生物医学研究

抽象的

Comparative analysis of intrauterine device placement or estrogen therapy to patients after hysteroscopic uterine septum resection

Jing Xue, Hui Zhang, Min Cui, Na Li, Ming Liu, Yulan Mu

Whether the implement of Intrauterine Device (IUD) and/or Estrogen Replacement Therapy (ERT) is required for preventing intrauterine adhesion after transcervical hysteroscopic resection of uterine septum (TCRS) remains unclear, here, we report a retrospective cohort analysis of the outcomes of patients who had received different treatments after TCRS. Among the 223 cases received TCRS and/or postoperative treatments, the group A, B and C received TCRS at periods 2002-2007, 2007-2009 and 2009-2011 respectively. The group A of 74 patients was placed IUD for 2~3 months after operation. Group B of 63 patients was given ERT treatment for 2~3 cycles. Group C of 86 patients received neither IUD nor ERT. All of the patients were checked hysteroscopically for uterine cavity adhesions during the period of the third to the seventh days after the second menstruation. All pregnancies occurring during the observation period were recorded. The TCRS succeeded for all patients.
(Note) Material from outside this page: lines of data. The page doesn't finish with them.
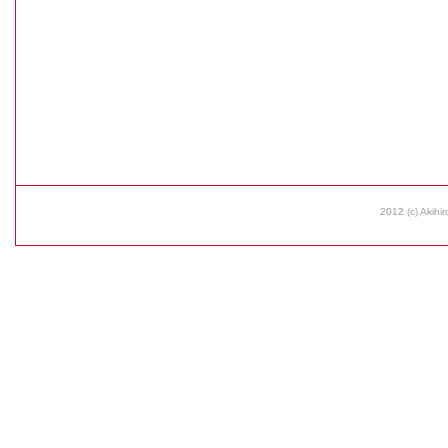
2012 (c) Akihir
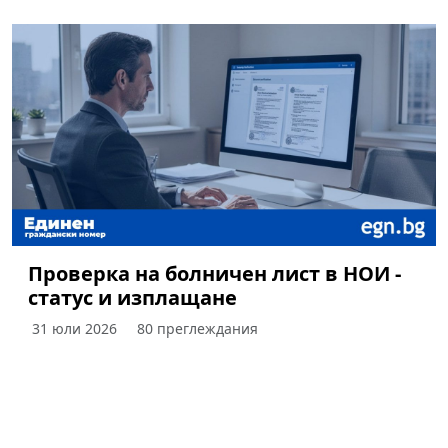
Проверка на болничен лист в НОИ -
статус и изплащане
31 юли 2026
80 преглеждания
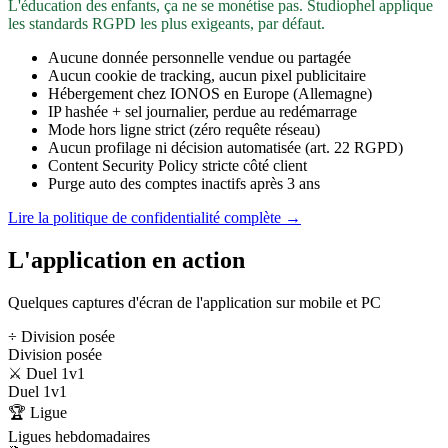
L'éducation des enfants, ça ne se monétise pas. Studiophel applique
les standards RGPD les plus exigeants, par défaut.
Aucune donnée personnelle vendue ou partagée
Aucun cookie de tracking, aucun pixel publicitaire
Hébergement chez IONOS en Europe (Allemagne)
IP hashée + sel journalier, perdue au redémarrage
Mode hors ligne strict (zéro requête réseau)
Aucun profilage ni décision automatisée (art. 22 RGPD)
Content Security Policy stricte côté client
Purge auto des comptes inactifs après 3 ans
Lire la politique de confidentialité complète →
L'application en action
Quelques captures d'écran de l'application sur mobile et PC
÷ Division posée
Division posée
⚔️ Duel 1v1
Duel 1v1
🏆 Ligue
Ligues hebdomadaires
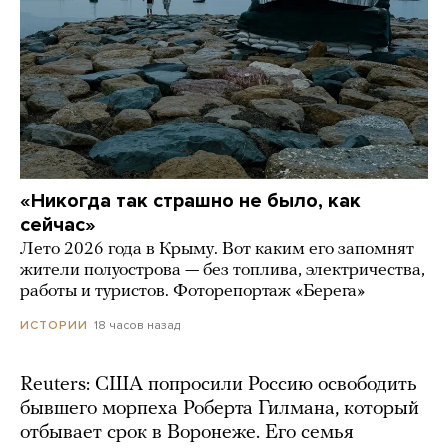
«Никогда так страшно не было, как
сейчас»
Лето 2026 года в Крыму. Вот каким его запомнят
жители полуострова — без топлива, электричества,
работы и туристов. Фоторепортаж «Берега»
18 часов назад
ИСТОРИИ
Reuters: США попросили Россию освободить
бывшего морпеха Роберта Гилмана, который
отбывает срок в Воронеже. Его семья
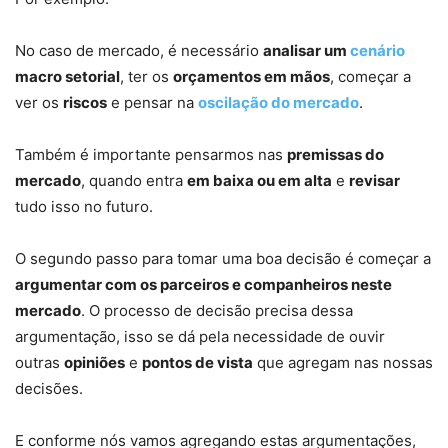
No caso de mercado, é necessário
analisar um
cenário
macro setorial
, ter os
orçamentos em mãos
, começar a
ver os
riscos
e pensar na
oscilação do mercado
.
Também é importante pensarmos nas
premissas do
mercado
, quando entra
em baixa ou em alta
e
revisar
tudo isso no futuro.
O segundo passo para tomar uma boa decisão é começar a
argumentar com os parceiros e companheiros neste
mercado
. O processo de decisão precisa dessa
argumentação, isso se dá pela necessidade de ouvir
outras
opiniões
e
pontos de vista
que agregam nas nossas
decisões.
E conforme nós vamos agregando estas argumentações,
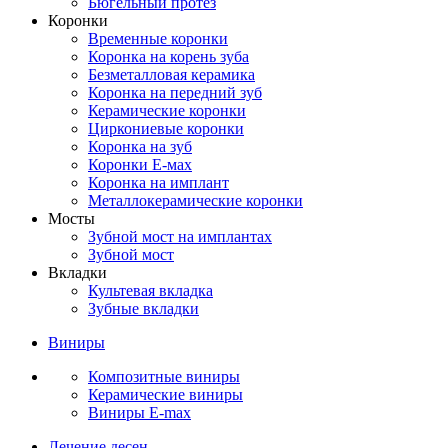
Бюгельный протез
Коронки
Временные коронки
Коронка на корень зуба
Безметалловая керамика
Коронка на передний зуб
Керамические коронки
Циркониевые коронки
Коронка на зуб
Коронки Е-мах
Коронка на имплант
Металлокерамические коронки
Мосты
Зубной мост на имплантах
Зубной мост
Вкладки
Культевая вкладка
Зубные вкладки
Виниры
Композитные виниры
Керамические виниры
Виниры E-max
Лечение десен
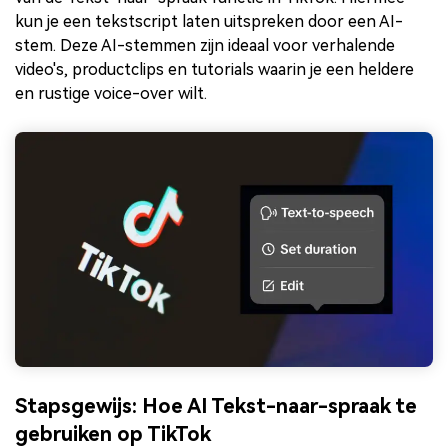
kun je een tekstscript laten uitspreken door een AI-
stem. Deze AI-stemmen zijn ideaal voor verhalende
video's, productclips en tutorials waarin je een heldere
en rustige voice-over wilt.
Stapsgewijs: Hoe AI Tekst-naar-spraak te
gebruiken op TikTok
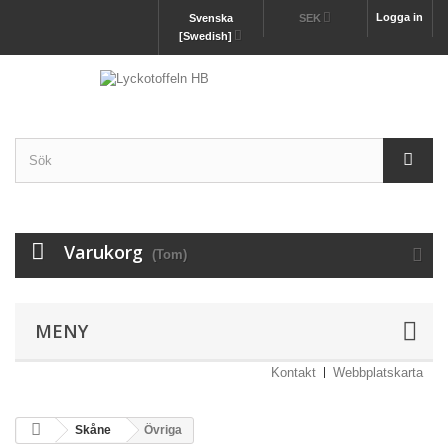
Logga in
Svenska
SEK
[Swedish]
Varukorg
(Tom)
MENY
Kontakt
Webbplatskarta
Skåne
Övriga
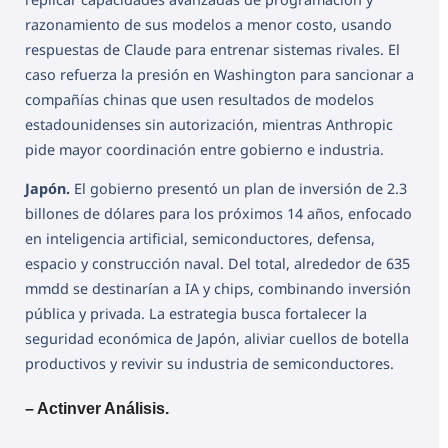
razonamiento de sus modelos a menor costo, usando
respuestas de Claude para entrenar sistemas rivales. El
caso refuerza la presión en Washington para sancionar a
compañías chinas que usen resultados de modelos
estadounidenses sin autorización, mientras Anthropic
pide mayor coordinación entre gobierno e industria.
Japón.
El gobierno presentó un plan de inversión de 2.3
billones de dólares para los próximos 14 años, enfocado
en inteligencia artificial, semiconductores, defensa,
espacio y construcción naval. Del total, alrededor de 635
mmdd se destinarían a IA y chips, combinando inversión
pública y privada. La estrategia busca fortalecer la
seguridad económica de Japón, aliviar cuellos de botella
productivos y revivir su industria de semiconductores.
– Actinver Análisis.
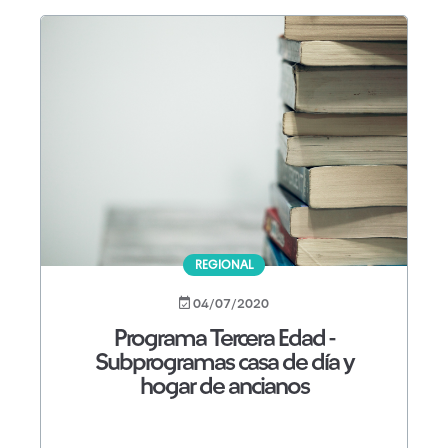
REGIONAL
04/07/2020
Programa Tercera Edad -
Subprogramas casa de día y
hogar de ancianos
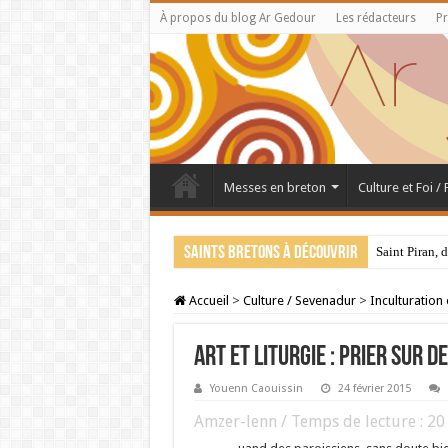
À propos du blog Ar Gedour
Les rédacteurs
Pr
Messes en breton
Culture et Foi /
Saints bretons à découvrir
Saint Piran, 
Accueil
>
Culture / Sevenadur
>
Inculturation
ART ET LITURGIE : PRIER SUR D
Youenn Caouissin
24 février 2015
Amzer-lenn / Temps de lecture :
20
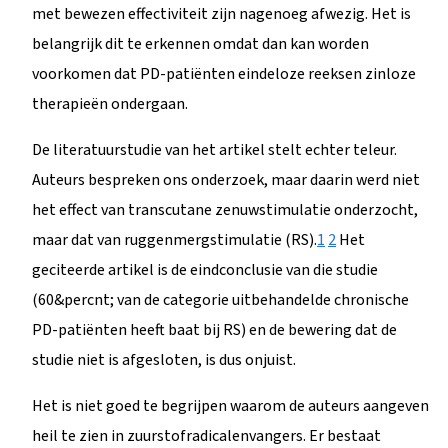
met bewezen effectiviteit zijn nagenoeg afwezig. Het is
belangrijk dit te erkennen omdat dan kan worden
voorkomen dat PD-patiënten eindeloze reeksen zinloze
therapieën ondergaan.
De literatuurstudie van het artikel stelt echter teleur.
Auteurs bespreken ons onderzoek, maar daarin werd niet
het effect van transcutane zenuwstimulatie onderzocht,
maar dat van ruggenmergstimulatie (RS).
1
2
Het
geciteerde artikel is de eindconclusie van die studie
(60&percnt; van de categorie uitbehandelde chronische
PD-patiënten heeft baat bij RS) en de bewering dat de
studie niet is afgesloten, is dus onjuist.
Het is niet goed te begrijpen waarom de auteurs aangeven
heil te zien in zuurstofradicalenvangers. Er bestaat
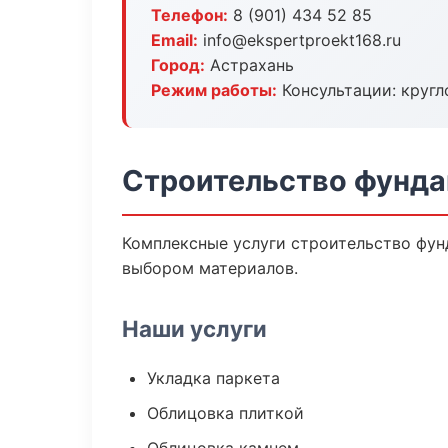
Телефон:
8 (901) 434 52 85
Email:
info@ekspertproekt168.ru
Город:
Астрахань
Режим работы:
Консультации: кругл
Строительство фунда
Комплексные услуги строительство фун
выбором материалов.
Наши услуги
Укладка паркета
Облицовка плиткой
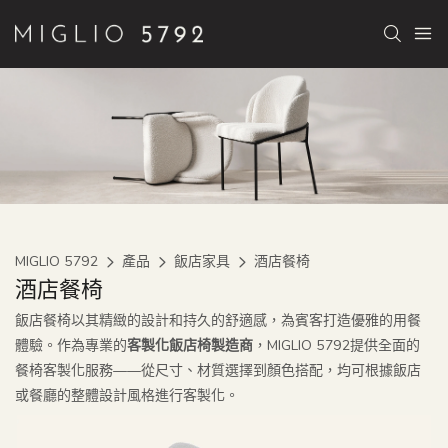
MIGLIO 5792
產品
飯店家具
酒店餐椅
酒店餐椅
飯店餐椅以其精緻的設計和持久的舒適感，為賓客打造優雅的用餐
體驗。作為專業的
客製化飯店椅製造商
，MIGLIO 5792提供全面的
餐椅客製化服務——從尺寸、材質選擇到顏色搭配，均可根據飯店
或餐廳的整體設計風格進行客製化。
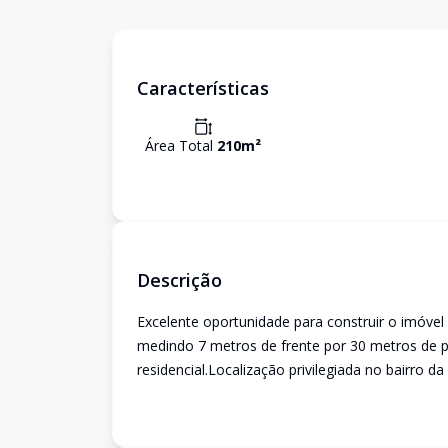
Características
Área Total
210
m²
Descrição
Excelente oportunidade para construir o imóve
medindo 7 metros de frente por 30 metros de 
residencial.Localização privilegiada no bairro d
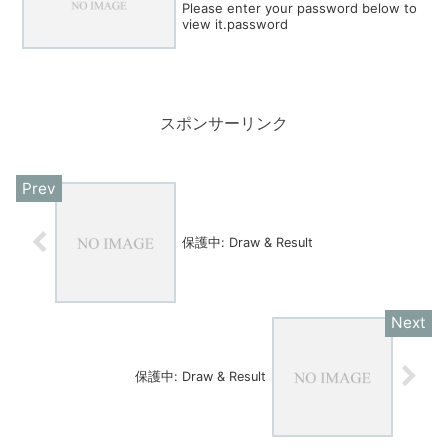
Please enter your password below to
view it.password
スポンサーリンク
保護中: Draw & Result
保護中: Draw & Result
None of them needed a twostage operation. Cavity membrane adhesion of uterine cavity formed in 3 cases, 2 cases and 2 cases in the groups A, B, C respectively. 194 of 223 patients got pregnant within one year after TCRS. 160 children had been delivered successfully. The live birth rate was 71.7% (160/223). The abortion rates after operation were 10 cases, 7 cases and 9 cases in A, B, C group respectively. Statistical analysis showed no significant differences in uterine adhesion, pregnancy rate, abortion frequency, live birth rate and the rate of cesarean section among the three groups. However, the postoperational cost of group C was significantly lower than that of groups A and B. In short, neither postoperational IUD placement, nor estrogen therapy, nor the combination of IUD and ERT demonstrated any discernible clinical benefits to the patients in preventing intrauterine adhesions and facilitating pregnancy after TCRS.